Она брыкалась в объятьях Никого, но, кажется, ему не составляло труда удерживать её, прижимая к себе сильными руками.
— Вам не слишком тяжело? — спросила женщина из вагона, догнавшая их.
— Нет, не беспокойтесь.
— Пойдёмте, я провожу вас немного, покажу дорогу. Вы не отсюда? — спросила она, и на её лице возникла эта неуместная для Сциллы доброта. Лёгкая улыбка разбила её бескровные губы, а на щеках от невыносимого холода расцвели алые розы.
— Из Сердцевины, — ответил Никто.
— Но работаете не здесь. — Прозвучало как утверждение, хотя, разумеется, она не могла знать в лицо всех рабочих. — Куда ехали? — удивилась она.

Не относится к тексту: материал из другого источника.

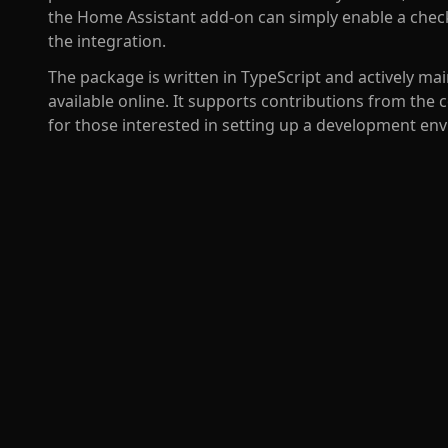
the Home Assistant add-on can simply enable a check
the integration.
The package is written in TypeScript and actively 
available online. It supports contributions from t
for those interested in setting up a development e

— Были дела на Краю. — Сухо сказал он.
— Работаете там?
— Я на пенсии.
В её взгляде сверкнуло сомнение, брови насупились, а веки опустились, чуть спрятав моря глаз. Тут Никто заметил ещё одну деталь. На щеках и горле прятались буроватые пятна, кажется, закрашенные косметикой, может, пудрой, он не знал. Она была больна. Теперь он рассмотрел и испарины на лбу. Все признаки зимней лихорадки. Он слышал об эпидемии, её называли вторым концом света. Он также знал, что эта болезнь заразна, но только на последней стадии, когда человек уже не может двигаться. Тем не менее заболевших госпитализировали сразу, отправляя в больничные палаты, до отказа заполненные такими же больными. Лекарства от неё не было, их просто отрезали от остального населения, оставляя умирать вдали от дома и родных. Как же ей удалось скрывать признаки так долго? Как она умудрилась бороться с приступами слабости, головокружением, кашлем, с высокой температурой? Неужели никто не заметил этого?
— Вы не выглядите стариком. — Улыбнулась она. Синие глаза заблестели.
— А вы не выглядите работоспособной сейчас. Вы больны. — Достаточно прямолинейно ответил Никто. Может, это поможет отвадить её от расспросов.
Лисса, кажется, успокоилась в его руках. Нести её становилось сложнее, они двигались в гору по очищенной от снега дороге, что вела к головному цеху. Нога начинала ныть.
— Пожалуйста! — прошептала она одновременно с тем, как искры счастья в её глазах сменились ужасом. — Не говорите никому! У меня дети, я должна спасти их! Как только накоплю достаточно денег мы уедем из Сциллы.
— В Харибде вам немногим лучше будет, — возразил Никто. — Через неделю вы станете опасной даже для своих детей!
— Нет! — возразила она. — Мы поедем не в Харибду, а дальше, в отменённые земли. Говорят, что Сопротивление выкупило часть билетов на последний экспресс. Может, они запустят ещё составы…
Она знает что-то о Сопротивлении? Неужели, кто-то способен поверить в силу ядерной бомбы?
— Вы знаете, кто такой Алкид? — осмелился спросить Никто.
— Что? — женщина прищурилась. — Нет. Никто не знает. Он руководит Сопротивлением. Это всё.
— Понятно, — кивнул Никто.
— Вы обещаете никому не рассказывать? — взмолилась она снова.